It's a provocative argument. He's certainly right that the definition of GDP involves some more or less arbitrary choices about what is included in final output. (The New York Fed had a nice piece on this, a couple years ago, which was the subject of the one of the first posts on this humble blog.) However, I can't help thinking that Foley is wrong on a couple key points. Specifically:
While in other industries such as Manufacturing (MFG) there are independent measures of the value added by the industry and the incomes generated by it (value added being measurable as the difference between sales revenue and costs of purchased inputs excluding new investment and labor), there is no independent measure of value added in the FIRE and similar industries mentioned above. The national accounts “impute” value added in these industries to make it equal to the incomes (wages and profits) generated. Thus when Apple Computer or General Electric pay a bonus to their executives, GDP does not change (since value added does not change–the bonus increases compensation of employees and decreases retained earnings), but when Goldman-Sachs pays a bonus to its executives, GDP increases by the same amount.This seems confused on a couple of points. First, unless I'm mistaken, value-added in FIRE is calculated exactly in the way he describes -- sale price of output minus cost of inputs. (The problem arises with government, where there is no sale price.) Second, I'm pretty sure there is no difference in the way wages are treated -- total incomes in a sector always equal the total product of the sector, by definition. There is a question of whether executive bonuses are properly considered labor income or capital income, but that's orthogonal to the issues the paper raises, and is not unique to FIRE. In any case, it is definitely not correct to say that higher compensation implies lower earnings in non-FIRE but not in FIRE.
It seems to me that there is a valid & important point here, but Foley doesn't quite make it. The key thing is that there is no way of measuring price changes in FIRE. That's what he should have said in place of the paragraph quoted above. The convention used in the national accounts is that the price of FIRE services rises at the same rate as the price level as a whole, so changes in nominal FIRE incomes relative total nominal income represent changes in FIRE's share of total output. But you could just as consistently say that FIRE output grows at the same level as output as a whole, and deviations in nominal FIRE expenditure represent relative changes in FIRE prices. [2] There's no empirical way of distinguishing these cases, it really is a convention. Doing it the second way would imply lower real GDP and higher inflation. I think this is the logically consistent version of Foley's argument. And it would motivate the same empirical points about Okun's Law, etc.

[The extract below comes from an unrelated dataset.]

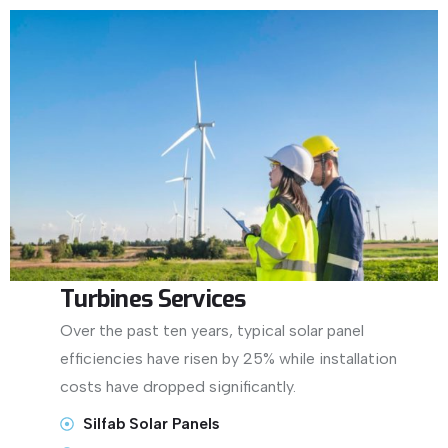
Turbines Services
Over the past ten years, typical solar panel
efficiencies have risen by 25% while installation
costs have dropped significantly.
Silfab Solar Panels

There's another argument, tho, which I don't quite have a handle on. Which is, what are the implications of considering FIRE services intermediate inputs rather than part of final output? If a firm pays more money to a software firm, that's considered investment spending and final output is corresponding higher. If a firm pays more money to a marketing firm, that's considered an intermediate good and final output is no higher, instead measured productivity is lower. I think that FIRE services provided to firms are considered intermediate goods, i.e. are already treated the way Foley thinks they should be. But I'm not sure. And there's still the problem of FIRE services purchased by households. There's no category of intermediate-goods purchases by households in the national accounts; any household expenditure is either consumption or investment, so contributes to GDP. This is a real issue, but again it's not unique to FIRE; e.g. why are costs associated with commuting considered part of final output when if a business provides transportation for its employees, that's an intermediate good?

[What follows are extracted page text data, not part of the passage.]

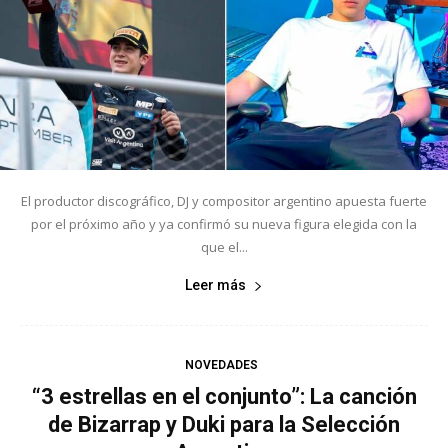
El productor discográfico, DJ y compositor argentino apuesta fuerte
por el próximo año y ya confirmó su nueva figura elegida con la
que el...
Leer más
NOVEDADES
“3 estrellas en el conjunto”: La canción
de Bizarrap y Duki para la Selección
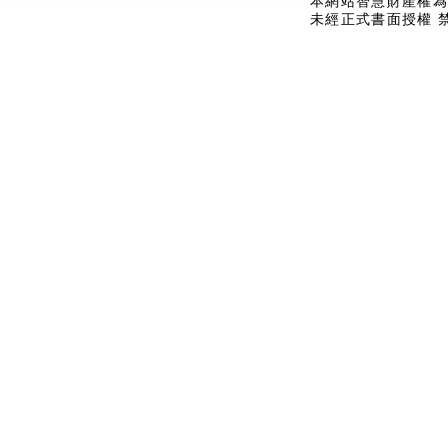
本網站智慧財產權為
未經正式書面授權 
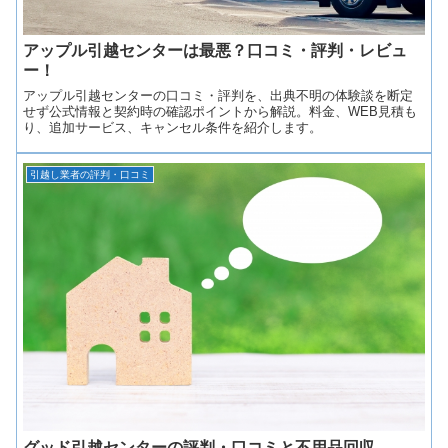
アップル引越センターは最悪？口コミ・評判・レビュ
ー！
アップル引越センターの口コミ・評判を、出典不明の体験談を断定
せず公式情報と契約時の確認ポイントから解説。料金、WEB見積も
り、追加サービス、キャンセル条件を紹介します。
引越し業者の評判・口コミ
グッド引越センターの評判・口コミと不用品回収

He raises a third question, about the possibility that measured FIRE outputs includes asset transfers or capital gains. There is serious potential slippage between sale of financial services (part or GDP, conceptually) and sale of financial assets (not part of GDP).
Finally, it would be helpful to distinguish between services where measuring output is practically difficult but conceptually straightforward, and FIRE proper (and maybe insurance goes in the previous category). It seems clear that capital allocation as such should not be considered as part of final output. Whatever contribution it makes to total output (modulo the deep problems with measuring aggregate output at all) must come from higher productivity in the real economy. The problem is, there's no real way to separate the "normal service" component of FIRE from the capital-allocation and representation-of-capitalist-interests (per Dumenil and Levy; or you could say rent-extraction) components.

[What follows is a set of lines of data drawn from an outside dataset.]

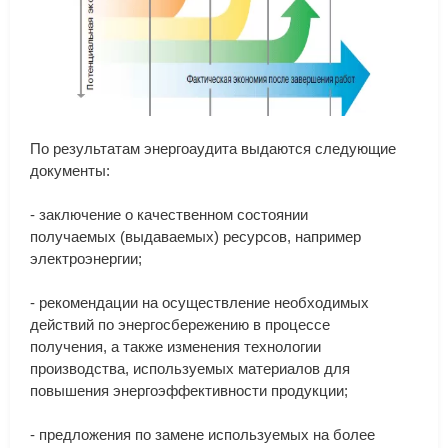
По
результатам
энергоаудита
выдаются
следующие
документы
:
-
заключение
о
качественном
состоянии
получаемых
(
выдаваемых
)
ресурсов
,
например
электроэнергии
;
-
рекомендации
на
осуществление
необходимых
действий
по
энергосбережению
в
процессе
получения
,
а
также
изменения
технологии
производства
,
используемых
материалов
для
повышения
энергоэффективности
продукции
;
-
предложения
по
замене
используемых
на
более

But whatever the flaws of the paper, it's pointing to a very important & profound set of issues. We can't bypass the conceptual challenges of GDP, as Matt Yglesias (like lots of other people) imagines, with the simple assertion that labor is productive if it produces something that people are willing to pay for. Producing a consistent series for GDP still requires deliberate decisions about how to measure price changes, and how to distinguish intermediate goods from final output. Foley is absolutely right to call attention to these problems, that most social scientists are happy to sweep under the rug [3]; he's right that they're especially acute in the case of FIRE; and I think he's probably right to say that to solve them we would do well to return to the productive/unproductive distinction of the classical economists.
[1] I wasn't there, but a comrade who was thought so. And he seems to be right, based on the papers they've got up on the website.
[2] Or you could say that FIRE output is fixed (perhaps at 0), and all changes in nominal FIRE output represents price changes. Again, this problem can't be resolved empirically, nor does it go away simply because you adopt a utility-based view of value.
[3] Bob Fitch had some smart things to say about the need to distinguish productive and unproductive labor.